Albert Hadley: In Memory and the Value of Sketching

John Danzer, longtime friend and the beauty and brains behind Munder-Skiles outdoor furniture, had a party for me on the occasion of my first book, Atlanta at Home. It was around 1994, and I was still living in Atlanta then. Well there I was in John’s chic upper east side atelier, […]

John Danzer, longtime friend and the beauty and brains behind Munder-Skiles outdoor furniture, had a party for me on the occasion of my first book, Atlanta at Home. It was around 1994, and I was still living in Atlanta then. Well there I was in John’s chic upper east side atelier,  and up I looked to see Albert Hadley standing in line like everybody else, waiting to have his book signed. Mick Jagger himself would not have thrilled me more. Signing a book I wrote about design for one of America’s best-known and most admired designers, well, that was something for a little girl from Tarboro. Of course Albert Hadley was once a little boy from Springfield, Tenn.

Albert Hadley sketch
This showhouse room was one of the first Albert Hadley did after joining sister Parish. White linen on the walls, red sisal on the floor, pink taffeta curtains, and a tie-dyed Louis XVI settee. After the show, Betsey Whitney bought the settee, and Babe Paley bought the Louis XVI-style chairs.

It struck me then how unassuming he was, though he had much to assume and rightly so. A few years ago I interviewed him  for House Beautiful–he was well in his 80s then–and joined by his young and talented then-assistant Britt Smith, who’s since gone out on his own. At the end I asked him what the favorite part of his job was. “5 o’clock,” he said. We all fell out laughing.

Albert Hadley sketch
The auspicious, if scribbled, beginnings of Mrs. Astor's famous red-laquered library.

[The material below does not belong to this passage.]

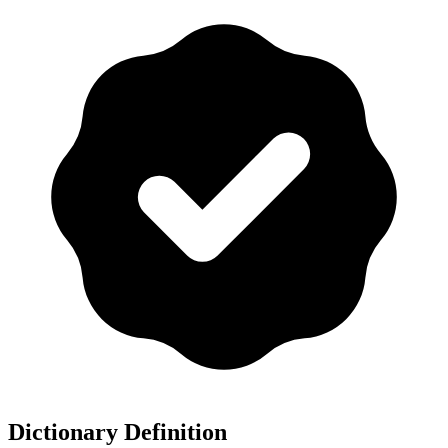
Dictionary Definition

Much has been and will be said about Mr. Hadley’s life and legacy since his death a week ago at age 91. I want to talk about his sketches.

Albert Hadley sketch
This is a penthouse drawing room in Charlotte, N.C.

“Some people make lists,” he says in the 2004 book Albert Hadley – Drawings and the Design Process, “I sketch.” Once I’ve defined the concept with a sketch, my imagination is set free to investigate the various possibilities. He explains that he makes the sketches for himself, sometimes up to 20 for one room, and that the client may never see them.

Albert Hadley sketch
Elsie de Wolfe's bedroom in After All, the house in Hollywood she lived in during World War II when she was married to Lord Mendle.
Albert Hadley sketch
...and what he wrote about the Elsie de Wolfe sketches

His “scribbles,” as he calls them are his “attempt to work it all out–get rid of bad ideas, examine possibilities and deal with space, proportion, line, shape and light.” The sketches bring clarity,  he says, the key to good design.

Albert Hadley sketch
A "fantasy sketch" done by Mr. Hadley when he was a student at Parson's, which he attended on the GI bill after the war.

I’d say clarity is the key to good anything, wouldn’t you? And what I take away from this–apart from the delight of the drawings themselves and seeing Mr. Hadley’s hand in them–is the importance of clarity in composition. Decorating is nothing if not composition, and if we can get that right, the room will be good.

Albert Hadley sketch
This very rough sketch for Eleanor Alger still manages to convey furniture placement, window treatment, antiques, upholstery, lighting, and accessories.

So when I look at what a room needs, I think about the composition: high-low, dark-light, soft-hard, modern-traditional, “legs”-skirts. For me a room needs all these elements to work. It never occurred to me to try to sketch a room in order to work it out, and I’m not sure I’d be so good at it. But as a part of the design process,  thanks to Mr. Hadley, I see how excitingly useful it can be.

Albert Hadley sketch
Betsey Whitney's bathroom. Have you ever.

“Some people say they can’t draw;” he said, “that’s nonsense. You can put something down.”

Ol’ Albert Hadley sure put something down. And we sure will miss him.